START Data under study
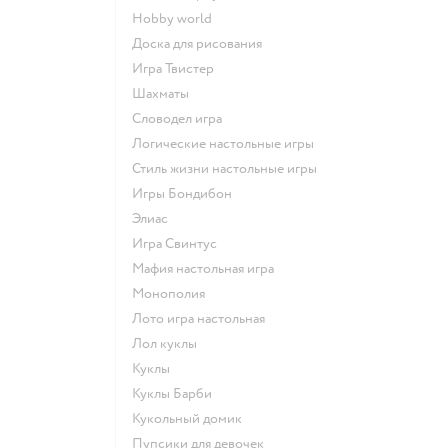
Hobby world
Доска для рисования
Игра Твистер
Шахматы
Словодел игра
Логические настольные игры
Стиль жизни настольные игры
Игры Бондибон
Элиас
Игра Свинтус
Мафия настольная игра
Монополия
Лото игра настольная
Лол куклы
Куклы
Куклы Барби
Кукольный домик
Пупсики для девочек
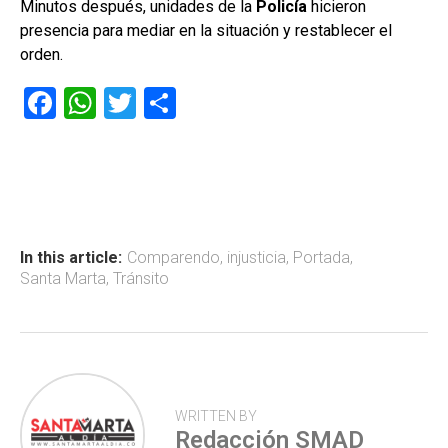
Minutos después, unidades de la
Policía
hicieron
presencia para mediar en la situación y restablecer el
orden.
F
W
T
C
a
h
wi
o
ce
at
tt
m
b
s
er
p
o
A
ar
ok
p
tir
In this article:
Comparendo
,
injusticia
,
Portada
,
Santa Marta
,
Tránsito
p
WRITTEN BY
Redacción SMAD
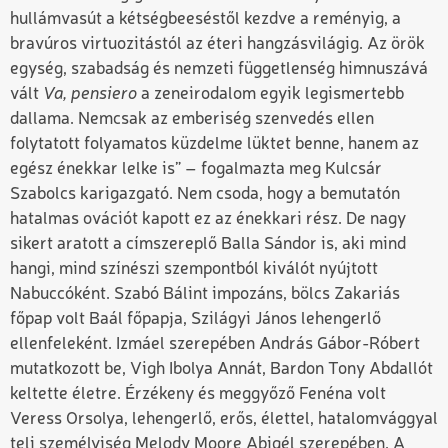
hullámvasút a kétségbeeséstől kezdve a reményig, a
bravúros virtuozitástól az éteri hangzásvilágig. Az örök
egység, szabadság és nemzeti függetlenség himnuszává
vált
Va, pensiero
a zeneirodalom egyik legismertebb
dallama. Nemcsak az emberiség szenvedés ellen
folytatott folyamatos küzdelme lüktet benne, hanem az
egész énekkar lelke is” – fogalmazta meg Kulcsár
Szabolcs karigazgató. Nem csoda, hogy a bemutatón
hatalmas ovációt kapott ez az énekkari rész. De nagy
sikert aratott a címszereplő Balla Sándor is, aki mind
hangi, mind színészi szempontból kiválót nyújtott
Nabuccóként. Szabó Bálint impozáns, bölcs Zakariás
főpap volt Baál főpapja, Szilágyi János lehengerlő
ellenfeleként. Izmáel szerepében András Gábor-Róbert
mutatkozott be, Vigh Ibolya Annát, Bardon Tony Abdallót
keltette életre. Érzékeny és meggyőző Fenéna volt
Veress Orsolya, lehengerlő, erős, élettel, hatalomvággyal
teli személyiség Melody Moore Abigél szerepében. A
END Data under study
Assignment:
Would you show every line in the data above that contains the string "настольная"?

Answer space:
Мафия настольная игра
Лото игра настольная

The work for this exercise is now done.